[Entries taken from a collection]
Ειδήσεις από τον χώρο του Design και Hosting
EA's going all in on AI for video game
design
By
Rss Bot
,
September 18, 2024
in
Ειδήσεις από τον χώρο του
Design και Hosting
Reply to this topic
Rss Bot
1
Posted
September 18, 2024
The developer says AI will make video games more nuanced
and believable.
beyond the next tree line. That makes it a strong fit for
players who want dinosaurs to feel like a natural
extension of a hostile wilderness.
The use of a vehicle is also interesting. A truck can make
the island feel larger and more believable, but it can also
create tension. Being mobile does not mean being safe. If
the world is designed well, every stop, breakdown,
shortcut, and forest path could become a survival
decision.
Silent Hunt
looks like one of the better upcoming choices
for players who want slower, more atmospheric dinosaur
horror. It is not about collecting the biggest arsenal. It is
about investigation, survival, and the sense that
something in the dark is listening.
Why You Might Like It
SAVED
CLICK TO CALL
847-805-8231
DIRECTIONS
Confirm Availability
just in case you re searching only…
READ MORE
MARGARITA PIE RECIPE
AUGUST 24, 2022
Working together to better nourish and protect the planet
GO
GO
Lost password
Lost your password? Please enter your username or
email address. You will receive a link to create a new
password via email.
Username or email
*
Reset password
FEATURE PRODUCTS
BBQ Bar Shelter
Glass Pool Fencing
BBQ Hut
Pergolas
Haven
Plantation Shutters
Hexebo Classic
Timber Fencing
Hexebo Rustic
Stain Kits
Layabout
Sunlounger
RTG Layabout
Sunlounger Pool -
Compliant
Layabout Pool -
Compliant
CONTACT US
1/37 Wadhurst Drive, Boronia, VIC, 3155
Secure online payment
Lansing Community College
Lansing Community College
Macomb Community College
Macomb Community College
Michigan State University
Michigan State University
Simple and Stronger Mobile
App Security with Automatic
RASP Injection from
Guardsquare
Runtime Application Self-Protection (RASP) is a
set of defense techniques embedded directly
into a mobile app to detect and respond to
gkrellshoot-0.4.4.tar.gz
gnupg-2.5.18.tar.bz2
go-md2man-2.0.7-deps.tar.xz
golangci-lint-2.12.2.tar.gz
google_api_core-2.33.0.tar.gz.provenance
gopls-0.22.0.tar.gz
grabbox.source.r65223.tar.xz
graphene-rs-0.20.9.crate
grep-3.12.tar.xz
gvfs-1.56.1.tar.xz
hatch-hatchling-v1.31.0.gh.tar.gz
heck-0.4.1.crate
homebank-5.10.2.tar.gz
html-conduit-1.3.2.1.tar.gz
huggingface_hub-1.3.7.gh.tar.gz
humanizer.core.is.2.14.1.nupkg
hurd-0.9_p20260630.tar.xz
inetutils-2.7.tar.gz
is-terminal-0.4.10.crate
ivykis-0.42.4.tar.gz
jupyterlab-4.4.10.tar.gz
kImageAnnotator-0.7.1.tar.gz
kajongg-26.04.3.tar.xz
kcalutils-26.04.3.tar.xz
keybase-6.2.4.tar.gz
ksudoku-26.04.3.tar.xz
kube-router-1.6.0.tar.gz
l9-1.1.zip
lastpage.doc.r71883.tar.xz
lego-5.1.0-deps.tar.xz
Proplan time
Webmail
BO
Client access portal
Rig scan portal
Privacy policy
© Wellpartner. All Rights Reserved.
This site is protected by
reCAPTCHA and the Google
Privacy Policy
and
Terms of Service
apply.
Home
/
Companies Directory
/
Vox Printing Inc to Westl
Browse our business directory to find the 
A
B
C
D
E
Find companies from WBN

__WHAT THE TASK REQUIRES__.
Of the entries above, repeat exactly the lines between the line with "looks like one of the better upcoming choices" and the line with "Vox Printing Inc to Westl", inclusive, and no others.

__EXERCISE RESULT__.
looks like one of the better upcoming choices
for players who want slower, more atmospheric dinosaur
horror. It is not about collecting the biggest arsenal. It is
about investigation, survival, and the sense that
something in the dark is listening.
Why You Might Like It
SAVED
CLICK TO CALL
847-805-8231
DIRECTIONS
Confirm Availability
just in case you re searching only…
READ MORE
MARGARITA PIE RECIPE
AUGUST 24, 2022
Working together to better nourish and protect the planet
GO
GO
Lost password
Lost your password? Please enter your username or
email address. You will receive a link to create a new
password via email.
Username or email
*
Reset password
FEATURE PRODUCTS
BBQ Bar Shelter
Glass Pool Fencing
BBQ Hut
Pergolas
Haven
Plantation Shutters
Hexebo Classic
Timber Fencing
Hexebo Rustic
Stain Kits
Layabout
Sunlounger
RTG Layabout
Sunlounger Pool -
Compliant
Layabout Pool -
Compliant
CONTACT US
1/37 Wadhurst Drive, Boronia, VIC, 3155
Secure online payment
Lansing Community College
Lansing Community College
Macomb Community College
Macomb Community College
Michigan State University
Michigan State University
Simple and Stronger Mobile
App Security with Automatic
RASP Injection from
Guardsquare
Runtime Application Self-Protection (RASP) is a
set of defense techniques embedded directly
into a mobile app to detect and respond to
gkrellshoot-0.4.4.tar.gz
gnupg-2.5.18.tar.bz2
go-md2man-2.0.7-deps.tar.xz
golangci-lint-2.12.2.tar.gz
google_api_core-2.33.0.tar.gz.provenance
gopls-0.22.0.tar.gz
grabbox.source.r65223.tar.xz
graphene-rs-0.20.9.crate
grep-3.12.tar.xz
gvfs-1.56.1.tar.xz
hatch-hatchling-v1.31.0.gh.tar.gz
heck-0.4.1.crate
homebank-5.10.2.tar.gz
html-conduit-1.3.2.1.tar.gz
huggingface_hub-1.3.7.gh.tar.gz
humanizer.core.is.2.14.1.nupkg
hurd-0.9_p20260630.tar.xz
inetutils-2.7.tar.gz
is-terminal-0.4.10.crate
ivykis-0.42.4.tar.gz
jupyterlab-4.4.10.tar.gz
kImageAnnotator-0.7.1.tar.gz
kajongg-26.04.3.tar.xz
kcalutils-26.04.3.tar.xz
keybase-6.2.4.tar.gz
ksudoku-26.04.3.tar.xz
kube-router-1.6.0.tar.gz
l9-1.1.zip
lastpage.doc.r71883.tar.xz
lego-5.1.0-deps.tar.xz
Proplan time
Webmail
BO
Client access portal
Rig scan portal
Privacy policy
© Wellpartner. All Rights Reserved.
This site is protected by
reCAPTCHA and the Google
Privacy Policy
and
Terms of Service
apply.
Home
/
Companies Directory
/
Vox Printing Inc to Westl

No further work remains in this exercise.